*** Block opens ***
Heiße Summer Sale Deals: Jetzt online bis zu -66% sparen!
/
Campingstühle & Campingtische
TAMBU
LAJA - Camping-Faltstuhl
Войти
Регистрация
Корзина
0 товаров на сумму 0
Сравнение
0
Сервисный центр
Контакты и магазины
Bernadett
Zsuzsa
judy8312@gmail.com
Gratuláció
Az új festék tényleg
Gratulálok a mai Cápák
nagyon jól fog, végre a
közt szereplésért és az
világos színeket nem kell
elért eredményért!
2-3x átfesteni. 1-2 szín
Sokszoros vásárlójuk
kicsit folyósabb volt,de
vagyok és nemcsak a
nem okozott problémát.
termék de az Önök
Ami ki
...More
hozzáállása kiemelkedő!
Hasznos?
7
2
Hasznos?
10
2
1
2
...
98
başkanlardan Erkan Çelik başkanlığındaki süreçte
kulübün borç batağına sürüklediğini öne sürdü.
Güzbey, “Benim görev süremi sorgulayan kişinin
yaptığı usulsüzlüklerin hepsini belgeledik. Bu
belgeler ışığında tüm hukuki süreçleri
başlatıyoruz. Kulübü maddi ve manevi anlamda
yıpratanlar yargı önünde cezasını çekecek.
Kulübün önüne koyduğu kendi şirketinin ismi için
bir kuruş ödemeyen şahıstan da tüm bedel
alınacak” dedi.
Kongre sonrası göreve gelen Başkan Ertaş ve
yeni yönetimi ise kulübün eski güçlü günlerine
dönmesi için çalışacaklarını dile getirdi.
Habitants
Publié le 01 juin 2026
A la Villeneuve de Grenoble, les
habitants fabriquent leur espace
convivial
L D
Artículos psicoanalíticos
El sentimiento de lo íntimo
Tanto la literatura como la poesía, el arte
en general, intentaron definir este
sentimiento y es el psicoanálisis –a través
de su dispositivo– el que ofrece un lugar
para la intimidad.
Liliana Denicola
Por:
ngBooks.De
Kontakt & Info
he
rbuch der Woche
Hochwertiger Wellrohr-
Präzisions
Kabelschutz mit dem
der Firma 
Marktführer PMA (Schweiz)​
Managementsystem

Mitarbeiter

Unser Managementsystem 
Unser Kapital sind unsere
*** Block closes ***
Among the lines above, please find those with "Unser" and copy them.

Unser Managementsystem 
Unser Kapital sind unsere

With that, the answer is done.